The last two days have seen us return to the stage. We didn't really advertise either show, but rather just took them as a chance to get back in live playing shape and get our bearings for the big New Year's eve show. Surprisingly, we haven't lost much of the live part.

Yesterday, we played in Maynard at the Beacon Santa Telethon. This is a sort of charity-type local telethon that gives holiday gifts, a la Globe Santa. When we played it two years ago, we had low expectations, and ended up having a great night. This was how I described it in the first post of this blog:

We finished 2005 playing Matt's former high school's holiday fundraiser, the WAVM Beacon Santa Telethon. A lot of young high school girls showed up and screamed and asked us for autographs and we were delighted to sign said autographs. We felt like the Beatles, even for just one night. Also, as long as we're talking about that show, let me note that Matt got sick off a quesadilla he ate before taking the stage and so in all the pictures with the girls from that night, we had Chris Brook step in as a look-alike. Even though it was in Matt's hometown, I don't know if the girls noticed a difference.

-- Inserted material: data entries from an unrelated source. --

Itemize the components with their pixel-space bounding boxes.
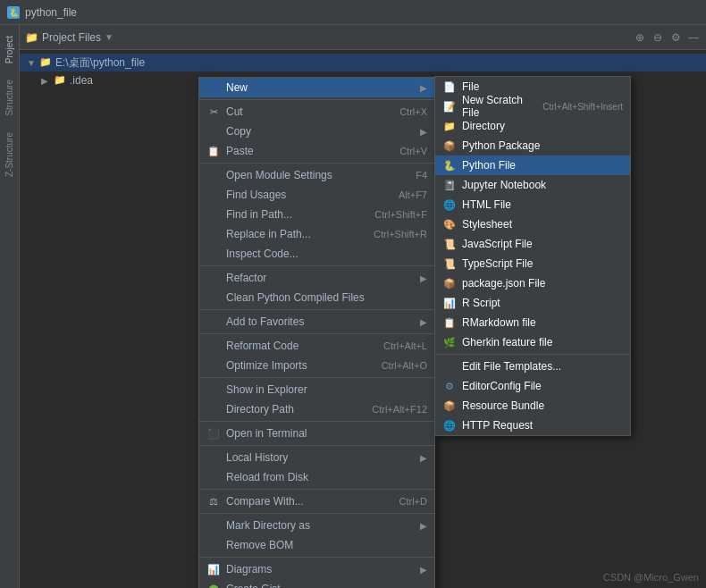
ctx-markdir-label: Mark Directory as bbox=[226, 519, 415, 532]
sub-rmarkdown[interactable]: 📋 RMarkdown file bbox=[435, 313, 630, 332]
dirpath-shortcut: Ctrl+Alt+F12 bbox=[372, 404, 427, 415]
sub-gherkin[interactable]: 🌿 Gherkin feature file bbox=[435, 332, 630, 352]
find-usages-icon bbox=[206, 188, 221, 202]
sub-file-label: File bbox=[462, 80, 479, 93]
find-path-icon bbox=[206, 207, 221, 222]
gist-icon: ⬤ bbox=[206, 582, 221, 588]
ctx-new[interactable]: New ▶ 📄 File 📝 New Scratch File Ctrl+Alt… bbox=[199, 78, 434, 97]
sub-ts-label: TypeScript File bbox=[462, 257, 533, 270]
root-label: E:\桌面\python_file bbox=[55, 55, 145, 71]
cut-shortcut: Ctrl+X bbox=[399, 106, 427, 117]
sidebar-item-structure[interactable]: Structure bbox=[3, 72, 16, 123]
refactor-icon bbox=[206, 271, 221, 285]
new-submenu-arrow: ▶ bbox=[420, 83, 427, 93]
sub-resource-label: Resource Bundle bbox=[462, 399, 544, 412]
pkgjson-icon: 📦 bbox=[442, 276, 457, 290]
sub-jupyter[interactable]: 📓 Jupyter Notebook bbox=[435, 175, 630, 195]
ctx-reformat-label: Reformat Code bbox=[226, 340, 378, 352]
html-icon: 🌐 bbox=[442, 197, 457, 212]
ctx-paste[interactable]: 📋 Paste Ctrl+V bbox=[199, 141, 434, 161]
sub-http[interactable]: 🌐 HTTP Request bbox=[435, 416, 630, 435]
ctx-diagrams[interactable]: 📊 Diagrams ▶ bbox=[199, 559, 434, 579]
ctx-div2 bbox=[199, 265, 434, 266]
edit-tmpl-icon bbox=[442, 359, 457, 374]
dropdown-arrow[interactable]: ▼ bbox=[105, 32, 113, 42]
ctx-local-history[interactable]: Local History ▶ bbox=[199, 448, 434, 467]
reload-icon bbox=[206, 470, 221, 484]
ctx-cut[interactable]: ✂ Cut Ctrl+X bbox=[199, 102, 434, 122]
project-panel-header: 📁 Project Files ▼ ⊕ ⊖ ⚙ — bbox=[20, 25, 706, 50]
sub-resource-bundle[interactable]: 📦 Resource Bundle bbox=[435, 396, 630, 416]
ctx-open-module[interactable]: Open Module Settings F4 bbox=[199, 165, 434, 185]
sidebar-item-z-structure[interactable]: Z-Structure bbox=[3, 125, 16, 184]
sub-python-file[interactable]: 🐍 Python File bbox=[435, 155, 630, 175]
history-arrow: ▶ bbox=[420, 453, 427, 463]
ctx-refactor[interactable]: Refactor ▶ bbox=[199, 268, 434, 288]
ctx-history-label: Local History bbox=[226, 451, 415, 464]
ctx-paste-label: Paste bbox=[226, 145, 394, 157]
ctx-remove-bom[interactable]: Remove BOM bbox=[199, 535, 434, 555]
tree-root[interactable]: ▼ 📁 E:\桌面\python_file bbox=[20, 54, 706, 71]
sub-jupyter-label: Jupyter Notebook bbox=[462, 179, 546, 191]
ctx-reload[interactable]: Reload from Disk bbox=[199, 467, 434, 487]
ctx-terminal-label: Open in Terminal bbox=[226, 427, 427, 440]
ctx-optimize-label: Optimize Imports bbox=[226, 359, 376, 372]
folder-icon: 📁 bbox=[25, 31, 38, 44]
terminal-icon: ⬛ bbox=[206, 426, 221, 441]
ctx-div3 bbox=[199, 309, 434, 310]
markdir-icon bbox=[206, 518, 221, 533]
ctx-div5 bbox=[199, 377, 434, 378]
ctx-copy[interactable]: Copy ▶ bbox=[199, 122, 434, 141]
settings-icon[interactable]: ⚙ bbox=[668, 30, 683, 45]
ctx-mark-dir[interactable]: Mark Directory as ▶ bbox=[199, 516, 434, 535]
ctx-find-path[interactable]: Find in Path... Ctrl+Shift+F bbox=[199, 205, 434, 224]
sub-rscript[interactable]: 📊 R Script bbox=[435, 293, 630, 313]
ctx-inspect[interactable]: Inspect Code... bbox=[199, 244, 434, 264]
ctx-compare[interactable]: ⚖ Compare With... Ctrl+D bbox=[199, 491, 434, 511]
ctx-explorer-label: Show in Explorer bbox=[226, 383, 427, 396]
sub-editorconfig-label: EditorConfig File bbox=[462, 380, 542, 392]
ctx-dir-path[interactable]: Directory Path Ctrl+Alt+F12 bbox=[199, 399, 434, 419]
ctx-terminal[interactable]: ⬛ Open in Terminal bbox=[199, 424, 434, 443]
sidebar-item-project[interactable]: Project bbox=[3, 29, 16, 71]
ctx-gist[interactable]: ⬤ Create Gist... bbox=[199, 579, 434, 588]
sub-http-label: HTTP Request bbox=[462, 419, 533, 432]
r-icon: 📊 bbox=[442, 296, 457, 310]
ctx-replace-path[interactable]: Replace in Path... Ctrl+Shift+R bbox=[199, 224, 434, 244]
jupyter-icon: 📓 bbox=[442, 178, 457, 192]
module-icon bbox=[206, 168, 221, 182]
sub-edit-templates[interactable]: Edit File Templates... bbox=[435, 357, 630, 376]
ctx-dirpath-label: Directory Path bbox=[226, 403, 366, 416]
sub-editorconfig[interactable]: ⚙ EditorConfig File bbox=[435, 376, 630, 396]
ctx-reload-label: Reload from Disk bbox=[226, 471, 427, 483]
sub-python-package[interactable]: 📦 Python Package bbox=[435, 136, 630, 155]
locate-icon[interactable]: ⊕ bbox=[633, 30, 647, 45]
ctx-show-explorer[interactable]: Show in Explorer bbox=[199, 380, 434, 399]
close-icon[interactable]: — bbox=[686, 30, 701, 45]
ctx-cut-label: Cut bbox=[226, 105, 394, 118]
sub-stylesheet[interactable]: 🎨 Stylesheet bbox=[435, 214, 630, 234]
sub-scratch[interactable]: 📝 New Scratch File Ctrl+Alt+Shift+Insert bbox=[435, 97, 630, 116]
ts-icon: 📜 bbox=[442, 256, 457, 271]
ctx-module-label: Open Module Settings bbox=[226, 169, 410, 181]
sub-divider1 bbox=[435, 354, 630, 355]
ctx-find-usages[interactable]: Find Usages Alt+F7 bbox=[199, 185, 434, 205]
ctx-optimize[interactable]: Optimize Imports Ctrl+Alt+O bbox=[199, 356, 434, 375]
sub-directory[interactable]: 📁 Directory bbox=[435, 116, 630, 136]
collapse-icon[interactable]: ⊖ bbox=[651, 30, 665, 45]
sub-typescript[interactable]: 📜 TypeScript File bbox=[435, 254, 630, 273]
new-icon bbox=[206, 80, 221, 95]
clean-icon bbox=[206, 290, 221, 305]
compare-shortcut: Ctrl+D bbox=[399, 496, 427, 507]
ctx-favorites[interactable]: Add to Favorites ▶ bbox=[199, 312, 434, 332]
ctx-clean[interactable]: Clean Python Compiled Files bbox=[199, 288, 434, 307]
sub-javascript[interactable]: 📜 JavaScript File bbox=[435, 234, 630, 254]
ctx-reformat[interactable]: Reformat Code Ctrl+Alt+L bbox=[199, 336, 434, 356]
sub-packagejson[interactable]: 📦 package.json File bbox=[435, 273, 630, 293]
sub-html[interactable]: 🌐 HTML File bbox=[435, 195, 630, 214]
app-icon: 🐍 bbox=[7, 6, 20, 19]
main-panel: 📁 Project Files ▼ ⊕ ⊖ ⚙ — ▼ 📁 E:\桌面\pyth… bbox=[20, 25, 706, 588]
paste-icon: 📋 bbox=[206, 144, 221, 158]
side-tabs: Project Structure Z-Structure bbox=[0, 25, 20, 588]
idea-folder-icon: 📁 bbox=[54, 74, 66, 87]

Anyhow, talk about a change. This year, we got no fanfare. We didn't sell any merch. We were nobodies. And we hardly played basketball this time, after a huge game the last time. Still, playing on TV with a monitor in front of us gave me a chance to see how long my hair has truly gotten now. Whoa. Too long. Caveman style even. It is constantly in my mouth and getting stuck in my teeth when singing. Nasty. Since I announced that the dream may really be over, and I may be scaling it back, I've gotten mixed reactions. But even the neutral Melanie said: "Yeah, I feel as though your hair has plateaued." I'll take that. So it may be time to trim it up -- I've been walking into walls, missing my blindspot when driving, and just looking like a scoundrel lately. Either way, the night ended with my car refusing to start worse than ever, so I'll take it to the shop on Tuesday (my day off). A cop suggested it may be the alternator, but who knows?
SET LIST (to the best of my recollection): Carolyn, Don't Leave Like This / On the Lam / Whitewashed / You'll Be Crying Soon / Trouble From the Start / Golden Fleece / The Nadir / Debts / Loose Lips / Shotgun Wedding / Shine A Light

The next night we played at MassArt in a room that may be the biggest room we've ever played. It was like half-theater/half-gymnasium. And, of course, there was no one there. But we made a litte money, had an awesome video presentation going on behind us, and best of all, a dude named Forrest happened to be there who was really into hulahooping. He was so good and rhythmic that I invited him onstage to perform during "Loose Lips." He does this awesome move where he smoothly shakes the hoop up his body and onto his outstretched finger. I have a lot of respect for someone as self-confident as this guy. Anyone else would let judgment come between them and their enjoyment. But he just didn't care. He did what he wanted, and what he wanted to do was hulahoop. Matt suggested that he could have been "tripping," but I highly doubt it. I think he just likes music, dancing, and hulahooping. His dance moves actually remind me of Mike's brother John in the way that he enjoys it so much, even if sometimes he dances alone. Everyone quietly respects that, whether they admit it or not. Anyhow, as you can tell, this guy made the show. Everyone tried their hand at hulahooping, including me, despite the fact that I can't hulahoop. I tried to climb into Melanie's ring while she was going (she's quite good), but I ended up getting smacked in the nose by the hoop. It bent my nose up and hurt as bad as when I've broken it in the past. Immediately, tears came to my eyes and I went to the bathroom to check for blood. But today, no black eyes means no broken nose, just a dull pain. And it was worth a shot. After taking Scott home, I caught Rogue Heroes at Matt Murphy's and then went to a quick party at the Matts. All in all, a really great Saturday.
SET LIST: Valley of Gold / You'll Be Crying Soon / On the Lam / Carolyn, Don't Leave Like This / Trouble From the Start / Shotgun Wedding / Loose Lips / Debts / Golden Fleece / The Nadir

Some other things have been up lately, behind the scenes. We're trying to organize the New Year's show, and it's getting down to the wire. We met with a manager/producer on Tuesday, and were flattered by what we heard. We'll see where that goes. And we were asked about this year's Rodfest at the Paradise, which we couldn't be more thrilled about.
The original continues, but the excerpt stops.